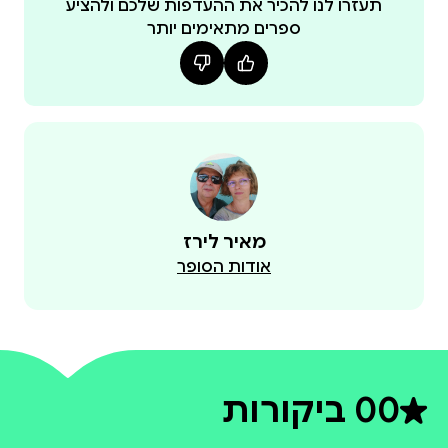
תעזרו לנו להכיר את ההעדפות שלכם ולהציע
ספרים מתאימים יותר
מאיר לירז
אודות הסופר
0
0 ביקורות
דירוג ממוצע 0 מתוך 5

○ ○ ○ ○ ○ ○ ○

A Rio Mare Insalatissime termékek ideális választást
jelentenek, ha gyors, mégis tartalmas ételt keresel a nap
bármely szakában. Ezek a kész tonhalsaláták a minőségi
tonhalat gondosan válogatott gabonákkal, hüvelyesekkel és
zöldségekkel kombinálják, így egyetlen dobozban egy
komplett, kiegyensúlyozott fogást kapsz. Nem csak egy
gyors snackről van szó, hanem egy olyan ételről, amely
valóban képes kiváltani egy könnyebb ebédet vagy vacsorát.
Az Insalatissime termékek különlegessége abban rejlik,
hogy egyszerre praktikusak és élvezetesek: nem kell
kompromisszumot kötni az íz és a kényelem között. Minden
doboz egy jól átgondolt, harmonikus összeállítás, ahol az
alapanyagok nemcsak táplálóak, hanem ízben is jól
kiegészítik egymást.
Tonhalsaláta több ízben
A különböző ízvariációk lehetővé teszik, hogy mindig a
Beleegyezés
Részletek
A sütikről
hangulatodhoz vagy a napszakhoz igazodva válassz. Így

○ ○ ○ ○ ○ ○ ○

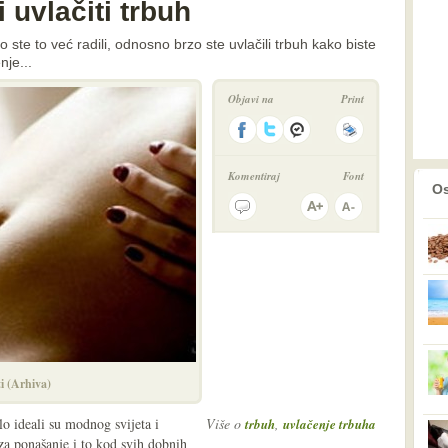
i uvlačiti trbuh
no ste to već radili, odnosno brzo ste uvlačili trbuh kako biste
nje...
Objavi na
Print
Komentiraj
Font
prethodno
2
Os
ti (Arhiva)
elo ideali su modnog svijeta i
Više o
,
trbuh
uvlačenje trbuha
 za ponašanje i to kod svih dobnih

○ ○ ○ ○ ○ ○ ○

Every line holding the word "ízben" should be copied out of the material.

## Expected output:
alapanyagok nemcsak táplálóak, hanem ízben is jól
Tonhalsaláta több ízben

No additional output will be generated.